Monday, June 21, 2010

automaticly balancing data when growing a cluster

I've been thinking about load balancing lately and how to dynamically grow a cluster and its data set. I'd like to define "balance factor" as follows:

If the number of nodes in the cluster grows by a factor of x, at some future point when the data set has also grown by a factor of x the balance factor is the ratio of the smallest node to the largest node.

In my use case it is impractical for any node to know the size of all the nodes. Load balancing decisions must be made probabilistically on limited data. Today I happened across this blog post, which is very applicable to my scenario. It presents a very good solution for load balancing between a fixed number of bins, but when adding nodes without taking the system offline it is useful to look at more than 2 random points to maximize balance factor.

I did some experiments on different values for x and n (where n is the number of random points examined), and experimentally determined an approximate equation for balance factor b:

b = 1-(1/x)^(n-1)

(by approximate I mean that it is close enough for the range of values I care about, which is x between 1.1 and 10 and n between 2 and 25. It might be exactly right but I don't have time to do a proof before band practice.)

If you actually want to use this though, you need to determine n given x and the desired b. With some manipulation we get:

n = 1 + log(1-b)/log(1/x)

Let me know if you found this useful.


  1. Hey!

    DigiPeek is the best SEO & Link Building Service Provider In The World. I have 7+ Years Experience To Build SEO, Backlinks & Improve Website Ranking.

    If you need Profile Backlinks, Forum Backlinks, Dofollow Backlinks, Manual Backlinks, Trusted SEO Backlinks, Increase Domain Rating Then You Will Contact Me.

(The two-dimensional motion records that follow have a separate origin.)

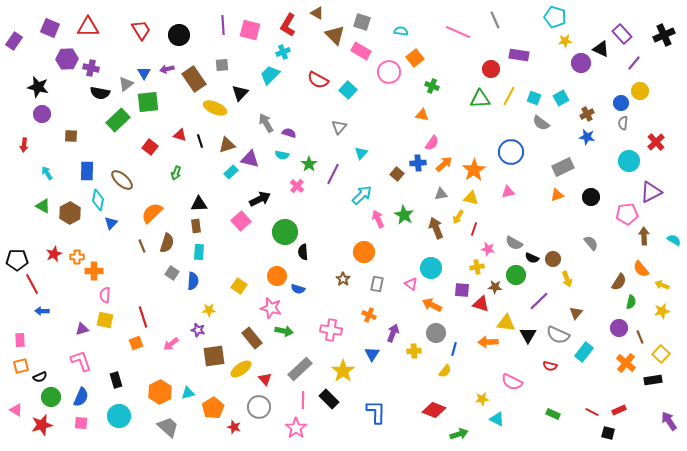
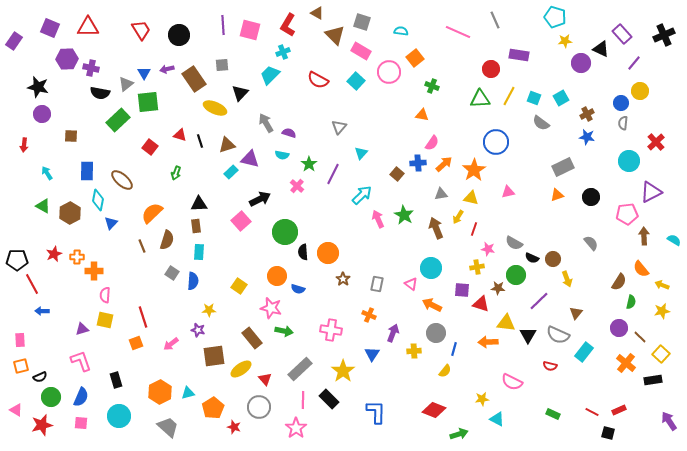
cyan square at (348, 90): moved 8 px right, 9 px up
blue circle at (511, 152): moved 15 px left, 10 px up
brown semicircle at (167, 243): moved 3 px up
orange circle at (364, 252): moved 36 px left, 1 px down
brown star at (495, 287): moved 3 px right, 1 px down
brown line at (640, 337): rotated 24 degrees counterclockwise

    I am glad to help You!

    Let's TRY!

  2. I was unable to oppose remarking. Totally composed!
    tech news

  3. The Crack at this point in the software turns a page that shows user potential way all time. It provides very powerful results and is one of the most popular software of it’s kind in the world. Cash Register Pro Crack

  4. Adobe XD CC Flow has a same clean handler border, which supports employers to flinch wily in the strategy area. Adobe Experience Design CC Crack

  5. Quotes to assist You Cope once Losing a husband those we tend to care regarding ne’er absolutely abandon U.S.A.. Husband Death Quotes

  6. Adolescent gamblers can't lose their house, or spouse or family, or file for bankruptcy, however they'll exhibit adolescent-specific opposed penalties. Gambling at any age is taken into account to be an issue when it interferes with the individual's relationships with friends and family or their college 카지노 사이트 and work obligations. Not only can early playing result in later playing problems, playing during the early life can result in current playing problems. Adults could spend their paycheck on playing when the money is supposed to pay for food and housing, whereas Adolescents could wager their pocket cash or their iPod or online game participant. Gambling at any group is taken into account to be an issue when it interferes with the individual's relationships with friends and family or their college and work obligations.